» **Directions**: Give back exactly the stretch of data below from the line holding "Un racconto duro, senza" through the line holding "loro nuova casa a Roma stanza dopo", both ends included, and leave the remaining lines out.

» **The records**:
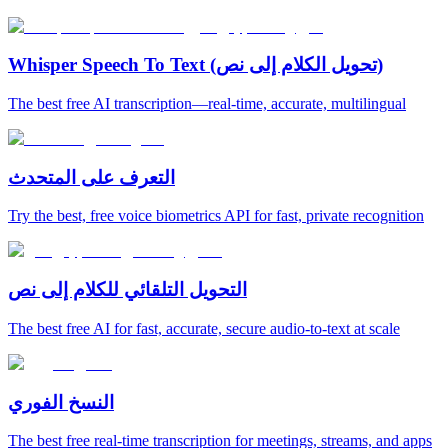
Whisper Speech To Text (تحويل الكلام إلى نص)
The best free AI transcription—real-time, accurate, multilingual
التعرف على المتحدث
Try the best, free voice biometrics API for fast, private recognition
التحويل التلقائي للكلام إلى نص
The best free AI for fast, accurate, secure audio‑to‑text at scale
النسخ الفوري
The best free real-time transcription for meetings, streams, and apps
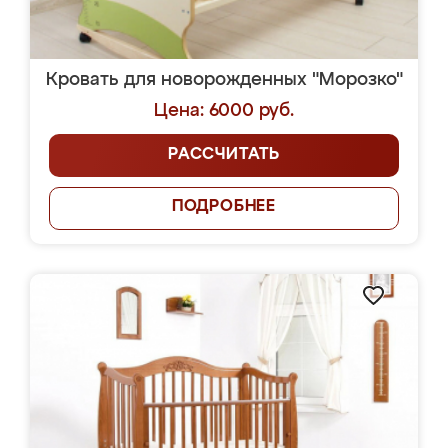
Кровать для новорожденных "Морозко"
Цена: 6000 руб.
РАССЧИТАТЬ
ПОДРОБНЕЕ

==

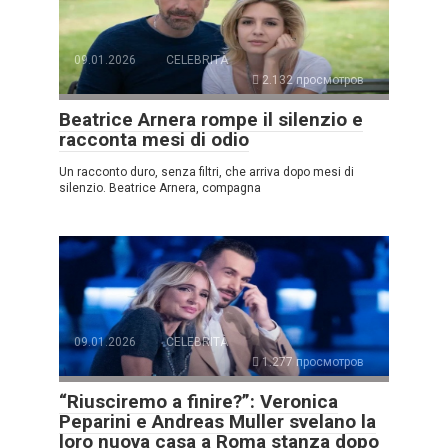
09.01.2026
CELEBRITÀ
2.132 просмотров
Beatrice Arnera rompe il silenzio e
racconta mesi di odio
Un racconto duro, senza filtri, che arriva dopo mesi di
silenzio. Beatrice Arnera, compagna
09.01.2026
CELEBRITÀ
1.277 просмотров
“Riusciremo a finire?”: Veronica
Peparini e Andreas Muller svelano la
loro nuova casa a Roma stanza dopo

---

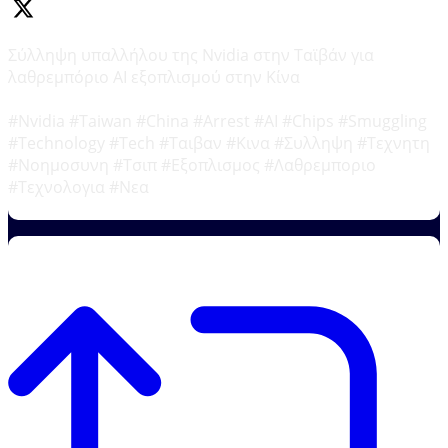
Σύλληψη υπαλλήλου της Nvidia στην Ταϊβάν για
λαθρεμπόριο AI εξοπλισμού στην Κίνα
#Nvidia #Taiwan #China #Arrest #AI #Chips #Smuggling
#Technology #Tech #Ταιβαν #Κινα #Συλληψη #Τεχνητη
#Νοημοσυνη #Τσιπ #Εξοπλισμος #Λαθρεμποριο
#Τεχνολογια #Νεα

» **Exercise answer**:
Un racconto duro, senza filtri, che arriva dopo mesi di
silenzio. Beatrice Arnera, compagna
09.01.2026
CELEBRITÀ
1.277 просмотров
“Riusciremo a finire?”: Veronica
Peparini e Andreas Muller svelano la
loro nuova casa a Roma stanza dopo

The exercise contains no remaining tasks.